PHP Warning: in file C:/xampp/htdocs/trow/tools/rip.php on line 188: simplexml_load_file() [function.simplexml-load-file]: ./../datafeeds/MC-B01.xml:172439: parser error : CData section not finished
PHP Warning: in file C:/xampp/htdocs/trow/tools/rip.php on line 188: simplexml_load_file() [function.simplexml-load-file]: ons&#44; in or out of the water. Cleanup is a snap after the fun with Pipedream
PHP Warning: in file C:/xampp/htdocs/trow/tools/rip.php on line 188: simplexml_load_file() [function.simplexml-load-file]: ^
PHP Warning: in file C:/xampp/htdocs/trow/tools/rip.php on line 188: simplexml_load_file() [function.simplexml-load-file]: ./../datafeeds/MC-B01.xml:172439: parser error : PCDATA invalid Char value 3
PHP Warning: in file C:/xampp/htdocs/trow/tools/rip.php on line 188: simplexml_load_file() [function.simplexml-load-file]: ons&#44; in or out of the water. Cleanup is a snap after the fun with Pipedream 
PHP Warning: in file C:/xampp/htdocs/trow/tools/rip.php on line 188: simplexml_load_file() [function.simplexml-load-file]: ^
PHP Warning: in file C:/xampp/htdocs/trow/tools/rip.php on line 188: simplexml_load_file() [function.simplexml-load-file]: ./../datafeeds/MC-B01.xml:172439: parser error : Sequence ']]>' not allowed in content

The strange part is that the CData block that contains the text the errors show seems to be a correctly formed block. (I can't post it here because of it's adult nature.)

Any suggestions?

chaoskreator
  • 889
  • 1
  • 17
  • 39
  • What happens when you try without the "LIBXML_NOCDATA" param?

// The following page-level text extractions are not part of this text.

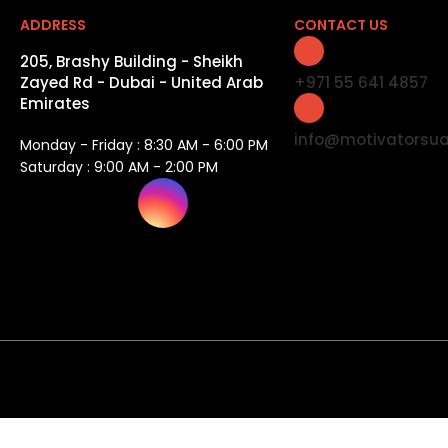
ADDRESS
CONTACT US
205, Brashy Building - Sheikh
Zayed Rd - Dubai - United Arab
+971 55 641 4857
Emirates
info@motivatorsu
Monday - Friday : 8:30 AM - 6:00 PM
Saturday : 9:00 AM - 2:00 PM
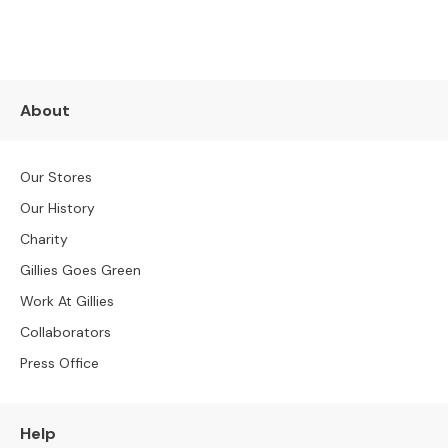
e
r
S
o
f
About
a
s
Our Stores
3
S
Our History
e
Charity
a
t
Gillies Goes Green
e
Work At Gillies
r
S
Collaborators
o
Press Office
f
a
s
Help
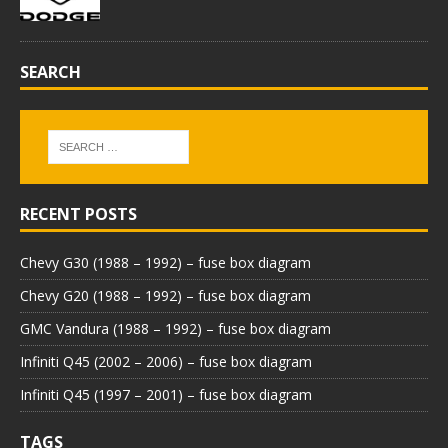
SEARCH
RECENT POSTS
Chevy G30 (1988 – 1992) – fuse box diagram
Chevy G20 (1988 – 1992) – fuse box diagram
GMC Vandura (1988 – 1992) – fuse box diagram
Infiniti Q45 (2002 – 2006) – fuse box diagram
Infiniti Q45 (1997 – 2001) – fuse box diagram
TAGS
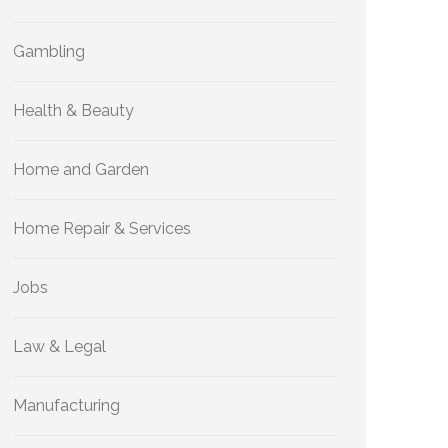
Gambling
Health & Beauty
Home and Garden
Home Repair & Services
Jobs
Law & Legal
Manufacturing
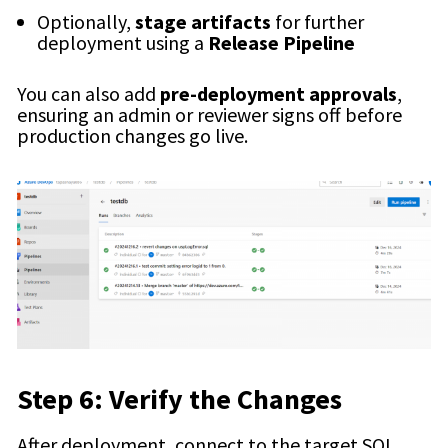
Optionally,
stage artifacts
for further
deployment using a
Release Pipeline
You can also add
pre-deployment approvals
,
ensuring an admin or reviewer signs off before
production changes go live.
Step 6: Verify the Changes
After deployment, connect to the target SQL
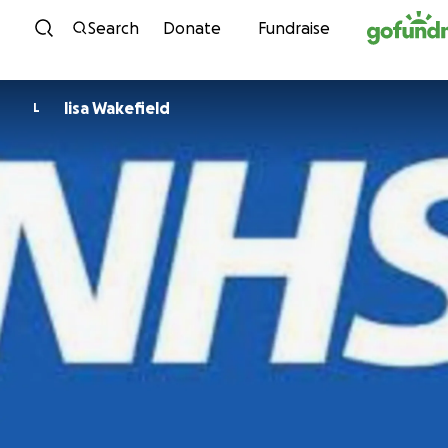
Skip to content
Search
Donate
Fundraise
lisa Wakefield
L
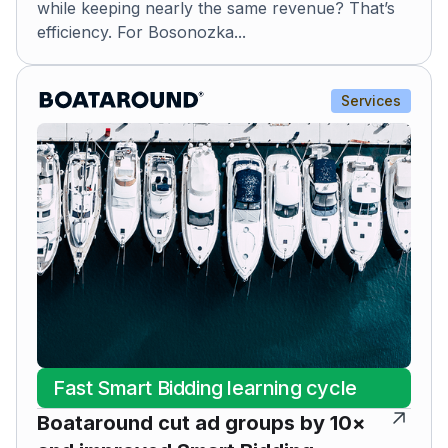
while keeping nearly the same revenue? That’s
efficiency. For Bosonozka...
Services
Fast Smart Bidding learning cycle
Boataround cut ad groups by 10×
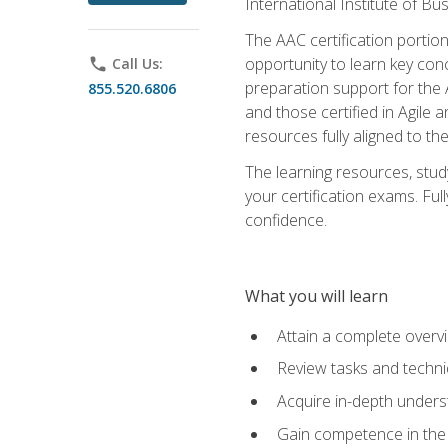
International Institute of Bu
The AAC certification portio
opportunity to learn key con
phone
Call Us:
preparation support for the 
855.520.6806
and those certified in Agile
resources fully aligned to t
The learning resources, stud
your certification exams. Ful
confidence.
What you will learn
Attain a complete over
Review tasks and techni
Acquire in-depth underst
Gain competence in the A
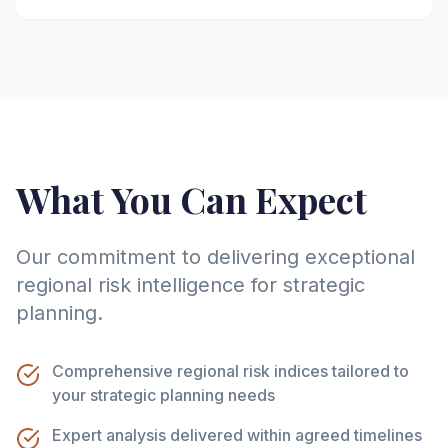
What You Can Expect
Our commitment to delivering exceptional
regional risk intelligence for strategic
planning.
Comprehensive regional risk indices tailored to
your strategic planning needs
Expert analysis delivered within agreed timelines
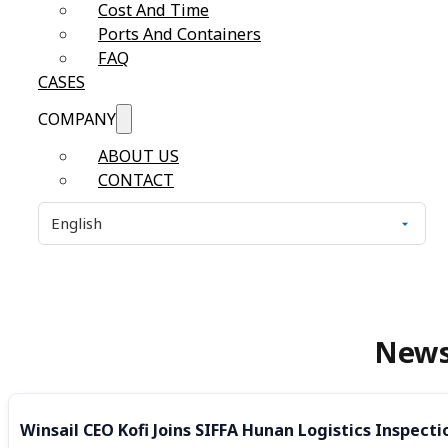
Cost And Time
Ports And Containers
FAQ
CASES
COMPANY
ABOUT US
CONTACT
New
Winsail CEO Kofi Joins SIFFA Hunan Logistics Inspecti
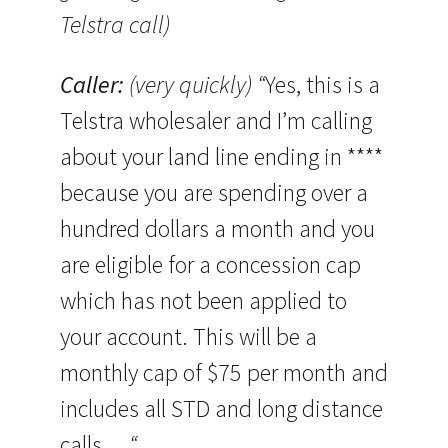
Telstra call)
Caller:
(very quickly) “
Yes, this is a
Telstra wholesaler and I’m calling
about your land line ending in ****
because you are spending over a
hundred dollars a month and you
are eligible for a concession cap
which has not been applied to
your account. This will be a
monthly cap of $75 per month and
includes all STD and long distance
calls …
“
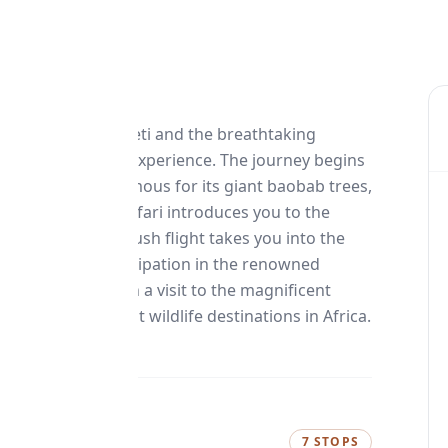
the Western Serengeti and the breathtaking
table East African experience. The journey begins
National Park, famous for its giant baobab trees,
A guided walking safari introduces you to the
before a scenic bush flight takes you into the
 adventure is participation in the renowned
ri concludes with a visit to the magnificent
one of the finest wildlife destinations in Africa.
7 STOPS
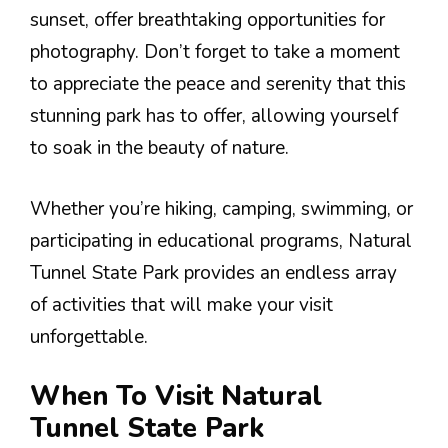
sunset, offer breathtaking opportunities for
photography. Don’t forget to take a moment
to appreciate the peace and serenity that this
stunning park has to offer, allowing yourself
to soak in the beauty of nature.
Whether you’re hiking, camping, swimming, or
participating in educational programs, Natural
Tunnel State Park provides an endless array
of activities that will make your visit
unforgettable.
When To Visit Natural
Tunnel State Park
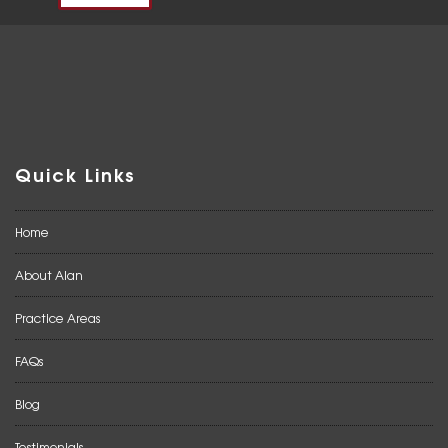
Quick Links
Home
About Alan
Practice Areas
FAQs
Blog
Testimonials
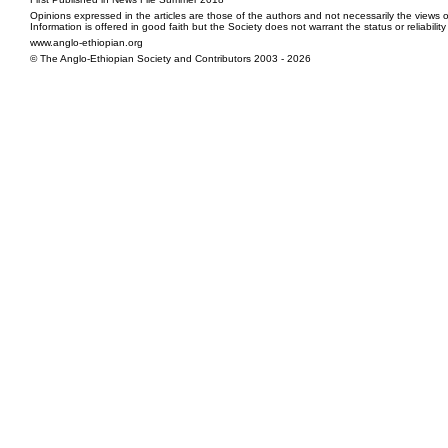
Opinions expressed in the articles are those of the authors and not necessarily the views o
Information is offered in good faith but the Society does not warrant the status or reliabilit
www.anglo-ethiopian.org
© The Anglo-Ethiopian Society and Contributors 2003 - 2026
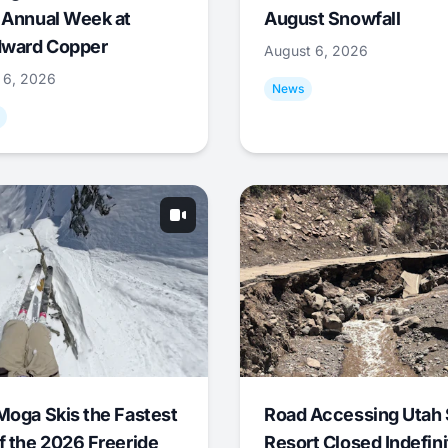
 Annual Week at
August Snowfall
ward Copper
August 6, 2026
 6, 2026
News
Moga Skis the Fastest
Road Accessing Utah 
f the 2026 Freeride
Resort Closed Indefini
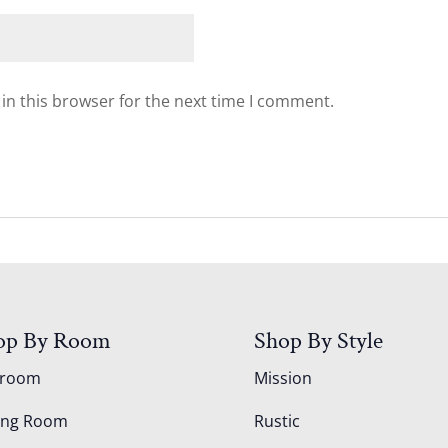
in this browser for the next time I comment.
op By Room
Shop By Style
droom
Mission
ing Room
Rustic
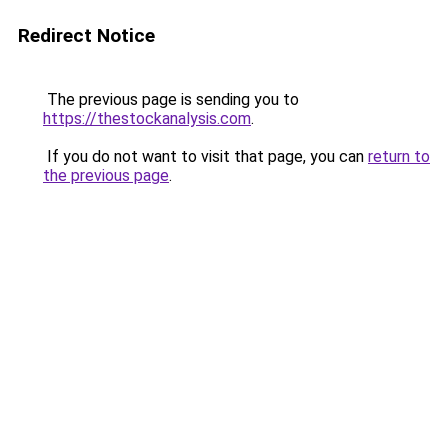
Redirect Notice
The previous page is sending you to
https://thestockanalysis.com
.
If you do not want to visit that page, you can
return to
the previous page
.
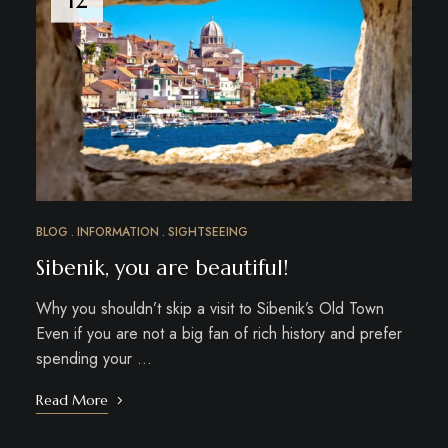
BLOG
INFORMATION
SIGHTSEEING
Sibenik, you are beautiful!
Why you shouldn’t skip a visit to Sibenik’s Old Town
Even if you are not a big fan of rich history and prefer
spending your …
Read More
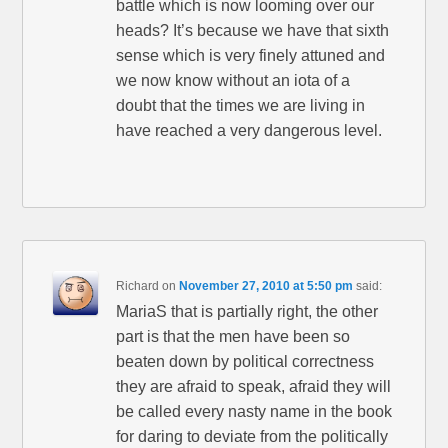
battle which is now looming over our
heads? It’s because we have that sixth
sense which is very finely attuned and
we now know without an iota of a
doubt that the times we are living in
have reached a very dangerous level.
Richard
on
November 27, 2010 at 5:50 pm
said:
MariaS that is partially right, the other
part is that the men have been so
beaten down by political correctness
they are afraid to speak, afraid they will
be called every nasty name in the book
for daring to deviate from the politically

Also, can you post some "sample" XML (you can strip out some content if needed? – webnoob May 17 '12 at 05:58
  • 1
    This doesn't answer the question, but you don't need to use LIBXML_NOCDATA. This is a persistent myth about SimpleXML. `$name = (string)$items[$i]->Product_Name` should work fine. – IMSoP Oct 17 '12 at 17:30

2 Answers2

2

CDATA doesn't mean anything you can put in, it means things might be confused with markup notation can be ignored by parser, instead. So your characters within CDATA must contain some control characters other than TAB, CR, LF or special FFFE, FFFF characters. Remove them and you'll have a bright day!

Scott Chu
  • 972
  • 14
  • 26
  • Yes, my problem was due to non-printable characters in the CDATA section. [The solution here fixed it](http://stackoverflow.com/questions/8781911/remove-non-ascii-characters-from-string-in-php) – Peter Gluck Aug 17 '14 at 06:27
0

You should try saving that doc as xml file locally on your workstation and open that in Internet Explorer or Firefox browser (or something which can parse and validate XML document) and whatever error you get that you need to fix.

To me it looks like it is some non-standard character which is keeping your CDATA section incomplete by getting somewhere in between.

deej
  • 2,536
  • 4
  • 29
  • 51